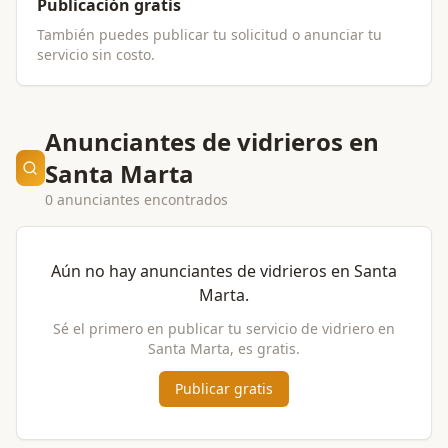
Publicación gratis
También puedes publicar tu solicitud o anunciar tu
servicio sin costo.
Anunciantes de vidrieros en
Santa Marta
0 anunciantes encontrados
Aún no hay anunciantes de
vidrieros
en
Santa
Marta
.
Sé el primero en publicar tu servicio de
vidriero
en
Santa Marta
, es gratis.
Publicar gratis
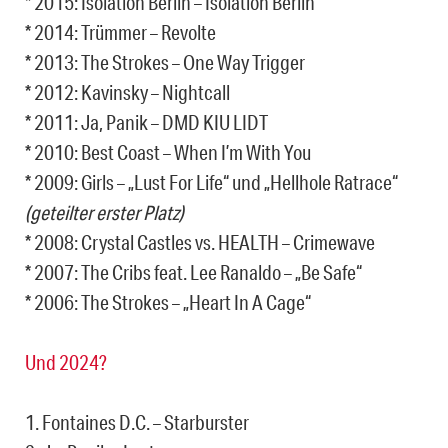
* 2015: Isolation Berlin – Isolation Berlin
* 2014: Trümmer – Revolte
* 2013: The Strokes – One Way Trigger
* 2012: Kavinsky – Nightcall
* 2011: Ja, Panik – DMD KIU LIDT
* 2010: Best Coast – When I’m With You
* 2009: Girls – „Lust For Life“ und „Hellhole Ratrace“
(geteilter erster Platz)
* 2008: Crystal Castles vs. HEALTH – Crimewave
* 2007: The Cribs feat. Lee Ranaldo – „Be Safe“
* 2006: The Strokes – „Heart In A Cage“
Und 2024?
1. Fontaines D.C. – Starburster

--

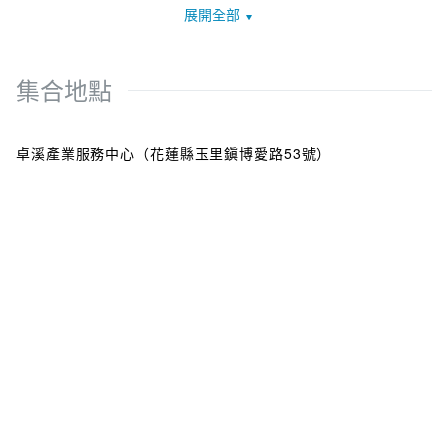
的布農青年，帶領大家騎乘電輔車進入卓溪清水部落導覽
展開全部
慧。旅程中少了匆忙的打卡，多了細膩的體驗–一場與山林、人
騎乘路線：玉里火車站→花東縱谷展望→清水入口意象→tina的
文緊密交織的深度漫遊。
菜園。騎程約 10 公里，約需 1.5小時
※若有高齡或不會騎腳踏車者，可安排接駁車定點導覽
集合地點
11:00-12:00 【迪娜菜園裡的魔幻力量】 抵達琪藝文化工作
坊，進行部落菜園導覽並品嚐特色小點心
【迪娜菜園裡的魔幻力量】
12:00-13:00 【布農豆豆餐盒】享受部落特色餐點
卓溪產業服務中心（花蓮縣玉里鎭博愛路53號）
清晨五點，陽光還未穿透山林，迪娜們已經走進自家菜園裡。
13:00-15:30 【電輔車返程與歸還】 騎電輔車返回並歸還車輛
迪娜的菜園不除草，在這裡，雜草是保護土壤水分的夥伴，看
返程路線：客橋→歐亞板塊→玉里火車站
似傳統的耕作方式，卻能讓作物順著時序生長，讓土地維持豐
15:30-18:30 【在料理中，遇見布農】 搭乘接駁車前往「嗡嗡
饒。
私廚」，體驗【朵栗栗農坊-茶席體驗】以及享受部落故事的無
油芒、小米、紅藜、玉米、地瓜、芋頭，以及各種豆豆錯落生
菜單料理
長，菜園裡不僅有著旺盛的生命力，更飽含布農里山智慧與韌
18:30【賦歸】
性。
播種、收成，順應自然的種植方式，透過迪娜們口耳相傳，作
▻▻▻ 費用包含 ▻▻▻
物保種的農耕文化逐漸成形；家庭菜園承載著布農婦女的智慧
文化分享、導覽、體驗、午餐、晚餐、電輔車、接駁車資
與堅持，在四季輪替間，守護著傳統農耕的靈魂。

TASK
Beginning with the line that contains "Anunciantes de vidrieros en" and ending with the line that contains "HEALTH – Crimewave", reproduce the listing exactly, pictures excluded.

FINAL ANSWER
Anunciantes de vidrieros en
Santa Marta
0 anunciantes encontrados
Aún no hay anunciantes de
vidrieros
en
Santa
Marta
.
Sé el primero en publicar tu servicio de
vidriero
en
Santa Marta
, es gratis.
Publicar gratis
* 2015: Isolation Berlin – Isolation Berlin
* 2014: Trümmer – Revolte
* 2013: The Strokes – One Way Trigger
* 2012: Kavinsky – Nightcall
* 2011: Ja, Panik – DMD KIU LIDT
* 2010: Best Coast – When I’m With You
* 2009: Girls – „Lust For Life“ und „Hellhole Ratrace“
(geteilter erster Platz)
* 2008: Crystal Castles vs. HEALTH – Crimewave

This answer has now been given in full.